What lines in the entries hold the string "suis"? List them.

*** Given entries ***

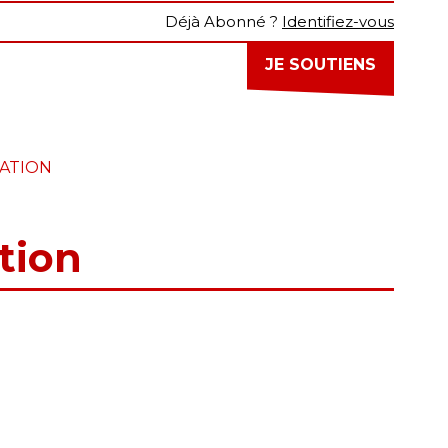
Déjà Abonné ?
Identifiez-vous
JE SOUTIENS
ATION
tion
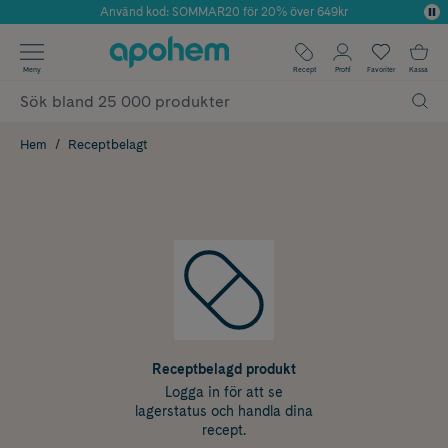
Använd kod: SOMMAR20 för 20% över 649kr
Årets Butik 2025 inom Skönhet
✓ Fri frakt
Meny
Recept
Profil
Favoriter
Kassa
✓ Rådgivning från farmaceuter & hudterapeuter
✓ Poäng på alla köp*
Hem
Receptbelagt
Receptbelagd produkt
Logga in för att se
lagerstatus och handla dina
recept.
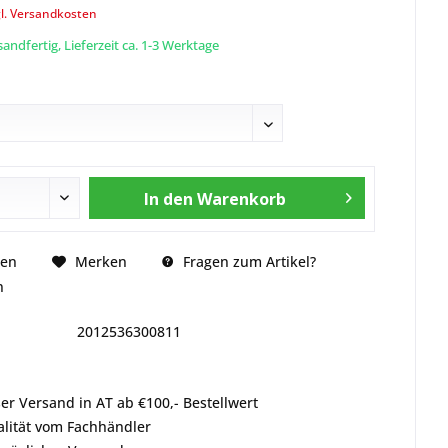
l. Versandkosten
andfertig, Lieferzeit ca. 1-3 Werktage
In den
Warenkorb
Fragen zum Artikel?
hen
Merken
n
2012536300811
er Versand in AT ab €100,- Bestellwert
alität vom Fachhändler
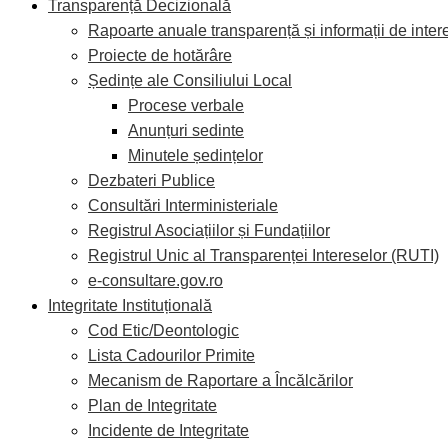
Transparență Decizională
Rapoarte anuale transparență și informații de inter
Proiecte de hotărâre
Ședințe ale Consiliului Local
Procese verbale
Anunțuri sedinte
Minutele ședințelor
Dezbateri Publice
Consultări Interministeriale
Registrul Asociațiilor și Fundațiilor
Registrul Unic al Transparenței Intereselor (RUTI)
e-consultare.gov.ro
Integritate Instituțională
Cod Etic/Deontologic
Lista Cadourilor Primite
Mecanism de Raportare a Încălcărilor
Plan de Integritate
Incidente de Integritate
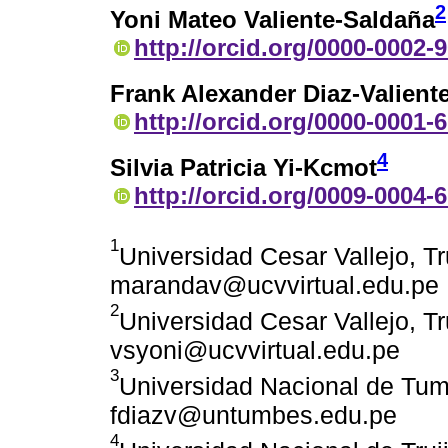
2
Yoni Mateo Valiente-Saldaña
http://orcid.org/0000-0002-
Frank Alexander Diaz-Valient
http://orcid.org/0000-0001-
4
Silvia Patricia Yi-Kcmot
http://orcid.org/0009-0004-
1
Universidad Cesar Vallejo, Tru
marandav@ucvvirtual.edu.pe
2
Universidad Cesar Vallejo, Tru
vsyoni@ucvvirtual.edu.pe
3
Universidad Nacional de Tum
fdiazv@untumbes.edu.pe
4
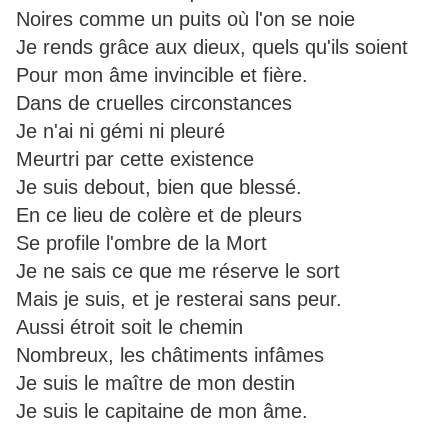
Noires comme un puits où l'on se noie
Je rends grâce aux dieux, quels qu'ils soient
Pour mon âme invincible et fière.
Dans de cruelles circonstances
Je n'ai ni gémi ni pleuré
Meurtri par cette existence
Je suis debout, bien que blessé.
En ce lieu de colère et de pleurs
Se profile l'ombre de la Mort
Je ne sais ce que me réserve le sort
Mais je suis, et je resterai sans peur.
Aussi étroit soit le chemin
Nombreux, les châtiments infâmes
Je suis le maître de mon destin
Je suis le capitaine de mon âme.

*** End of Given entries ***

■ Answer to the exercise:
Je suis debout, bien que blessé.
Mais je suis, et je resterai sans peur.
Je suis le maître de mon destin
Je suis le capitaine de mon âme.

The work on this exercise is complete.